Он спустился с холма и пошел по аллее, под свисающими из мрака мягкими листьями каштанов. Прошел мимо подсвеченного сильной лампой «Козерога». Привет, папаша! Тут, кажется, все замечают, что у этой скульптуры есть сходство с патриархом Дэвидом, но никто об этом не говорит вслух. Ухожу во мрак. Вновь появляюсь в освещенной полосе возле домика, в котором все сто корбаховских лет живет Енох Агасф. Там открыты окна. Младшее поколение великого семита смотрит телевизор. На экране выпяченное всеми губами, бровями и носами лицо властительницы дум, ведущей разговорного шоу. Доносится ее голос: «Я хочу вас спросить, жертвы половых насилий! Если насильник по просьбе своей жертвы использует презерватив, можем ли мы считать его действия изнасилованием?» Взрыв эмоций в многолюдной аудитории. Снова ухожу во мрак.
Все передвигается вперед, то есть в прошлое. Шаги, как всегда, ведут в прошлое. Темнота тоже уходит в прошлое, не вечно же ей темнеть.
В конце этой аллеи есть беседка сродни эрмитажам из дворянских усадеб. По мотивам русского классика Айвана Тердженева. Там рядом, когда-то, перед периодом Третьего Исчезновения, они с Енохом закапывали бутылки дешевой бузы. Отвратительный период жизни, надо сказать. Марджи со своими клевретами рыскала по всему саду, рассылала шпионов и по окрестным пивным. Сущая травля, вот что это было на самом деле, а в семейной мифологии считается, что «она его спасла».

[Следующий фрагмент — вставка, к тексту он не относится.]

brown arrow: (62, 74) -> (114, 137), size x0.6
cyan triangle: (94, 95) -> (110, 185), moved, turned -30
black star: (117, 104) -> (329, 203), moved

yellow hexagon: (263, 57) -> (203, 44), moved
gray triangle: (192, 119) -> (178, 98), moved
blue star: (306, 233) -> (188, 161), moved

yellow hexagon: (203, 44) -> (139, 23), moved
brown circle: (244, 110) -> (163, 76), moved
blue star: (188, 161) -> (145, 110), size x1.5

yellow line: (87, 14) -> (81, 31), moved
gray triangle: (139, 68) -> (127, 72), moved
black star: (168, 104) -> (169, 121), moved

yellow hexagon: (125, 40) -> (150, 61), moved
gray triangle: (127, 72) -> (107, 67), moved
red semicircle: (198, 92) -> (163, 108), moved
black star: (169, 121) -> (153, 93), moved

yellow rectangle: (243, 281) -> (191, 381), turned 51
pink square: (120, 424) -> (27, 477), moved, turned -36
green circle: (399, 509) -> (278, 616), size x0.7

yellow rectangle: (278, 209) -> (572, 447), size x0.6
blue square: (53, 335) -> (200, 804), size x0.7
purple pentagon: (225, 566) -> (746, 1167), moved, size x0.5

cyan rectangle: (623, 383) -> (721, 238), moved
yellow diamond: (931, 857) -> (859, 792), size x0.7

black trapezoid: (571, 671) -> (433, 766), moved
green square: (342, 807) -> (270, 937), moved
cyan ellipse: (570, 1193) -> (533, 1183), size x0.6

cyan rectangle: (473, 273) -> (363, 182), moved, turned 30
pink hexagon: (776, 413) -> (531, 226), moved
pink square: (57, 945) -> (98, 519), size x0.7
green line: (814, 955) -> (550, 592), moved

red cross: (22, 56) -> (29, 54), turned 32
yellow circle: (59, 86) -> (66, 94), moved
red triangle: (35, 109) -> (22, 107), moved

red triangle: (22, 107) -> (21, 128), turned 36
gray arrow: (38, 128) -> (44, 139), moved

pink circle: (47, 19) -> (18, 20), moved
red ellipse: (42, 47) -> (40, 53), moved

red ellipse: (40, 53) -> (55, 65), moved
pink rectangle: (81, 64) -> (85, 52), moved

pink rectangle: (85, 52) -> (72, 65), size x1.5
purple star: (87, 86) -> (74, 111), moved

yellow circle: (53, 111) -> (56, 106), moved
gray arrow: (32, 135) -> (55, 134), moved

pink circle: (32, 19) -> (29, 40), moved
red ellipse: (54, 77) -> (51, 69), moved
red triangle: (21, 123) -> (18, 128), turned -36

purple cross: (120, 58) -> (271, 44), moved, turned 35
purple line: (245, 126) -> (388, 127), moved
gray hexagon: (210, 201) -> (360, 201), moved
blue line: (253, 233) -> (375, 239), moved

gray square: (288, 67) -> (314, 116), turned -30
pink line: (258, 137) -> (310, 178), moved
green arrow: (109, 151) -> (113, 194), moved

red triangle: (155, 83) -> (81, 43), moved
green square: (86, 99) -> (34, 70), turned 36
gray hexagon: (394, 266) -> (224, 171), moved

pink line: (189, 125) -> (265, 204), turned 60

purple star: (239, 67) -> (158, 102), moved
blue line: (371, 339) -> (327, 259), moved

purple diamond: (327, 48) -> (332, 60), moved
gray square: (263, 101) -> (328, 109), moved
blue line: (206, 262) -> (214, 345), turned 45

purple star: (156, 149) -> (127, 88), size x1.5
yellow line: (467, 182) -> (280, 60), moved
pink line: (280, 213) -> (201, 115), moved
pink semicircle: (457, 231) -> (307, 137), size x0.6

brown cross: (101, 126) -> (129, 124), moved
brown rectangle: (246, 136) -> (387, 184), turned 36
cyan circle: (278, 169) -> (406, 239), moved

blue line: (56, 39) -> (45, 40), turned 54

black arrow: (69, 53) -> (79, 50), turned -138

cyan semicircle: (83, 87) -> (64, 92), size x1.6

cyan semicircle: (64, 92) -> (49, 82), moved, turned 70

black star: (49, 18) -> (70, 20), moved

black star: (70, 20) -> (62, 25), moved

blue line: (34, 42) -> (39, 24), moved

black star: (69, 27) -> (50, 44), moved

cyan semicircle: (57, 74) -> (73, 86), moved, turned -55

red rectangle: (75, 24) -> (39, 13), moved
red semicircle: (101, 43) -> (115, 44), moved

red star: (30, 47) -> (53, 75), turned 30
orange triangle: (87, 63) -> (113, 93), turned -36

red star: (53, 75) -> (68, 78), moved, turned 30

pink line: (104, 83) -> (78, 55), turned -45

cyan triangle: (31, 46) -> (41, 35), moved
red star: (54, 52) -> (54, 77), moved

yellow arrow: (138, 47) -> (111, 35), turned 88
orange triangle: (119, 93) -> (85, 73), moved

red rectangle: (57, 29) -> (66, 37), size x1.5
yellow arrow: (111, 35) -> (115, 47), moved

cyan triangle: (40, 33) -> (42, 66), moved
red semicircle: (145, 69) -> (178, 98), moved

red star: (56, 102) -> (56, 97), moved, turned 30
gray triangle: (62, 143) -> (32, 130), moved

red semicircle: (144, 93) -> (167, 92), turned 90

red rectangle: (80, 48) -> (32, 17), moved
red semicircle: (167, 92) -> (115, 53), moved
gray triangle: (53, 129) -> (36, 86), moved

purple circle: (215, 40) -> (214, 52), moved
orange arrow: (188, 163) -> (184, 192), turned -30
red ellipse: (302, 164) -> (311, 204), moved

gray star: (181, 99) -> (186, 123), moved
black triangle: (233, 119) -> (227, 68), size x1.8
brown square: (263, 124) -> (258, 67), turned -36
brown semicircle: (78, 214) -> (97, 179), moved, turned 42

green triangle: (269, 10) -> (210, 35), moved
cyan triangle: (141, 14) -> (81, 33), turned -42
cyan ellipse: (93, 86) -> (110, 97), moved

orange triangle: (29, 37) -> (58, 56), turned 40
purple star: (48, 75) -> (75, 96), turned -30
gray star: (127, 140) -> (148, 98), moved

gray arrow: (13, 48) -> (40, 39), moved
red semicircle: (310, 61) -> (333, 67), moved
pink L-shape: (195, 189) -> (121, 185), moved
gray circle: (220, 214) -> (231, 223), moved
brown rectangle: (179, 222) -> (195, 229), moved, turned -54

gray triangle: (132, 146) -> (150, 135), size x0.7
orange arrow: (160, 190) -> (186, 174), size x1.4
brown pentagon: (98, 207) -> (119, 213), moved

Тошно вспомнить все эти ланчи, на которые она приглашала каких-то знаменитых психиатров под видом то новых соседей, то агентов недвижимости, то каких-то дальних родственников издалека. Ему достаточно было одной фразы, чтобы догадаться, кто сидит за столом и исподтишка буравит его профессиональными гляделками, отрабатывает гонорар.
Чтобы облегчить им вынесение диагноза «кризис среднего возраста», он начинал читать: «Земную жизнь пройдя до половины, Я очутился в сумрачном лесу…» – и хохотал, когда видел, что попал в точку.
Она объявила «сухой закон». Ты что, меня жалеешь или себя жалеешь? – отвратительно, прямо скажем, по-идиотски скандалил он. Боишься, что меня свергнут, что потеряешь титул? Дура, на кой хер нам этот титул? Сижу в президентском кресле только потому, что без меня они не могут принять ни одного решения. Живые компьютеры не могут сказать ни да, ни нет.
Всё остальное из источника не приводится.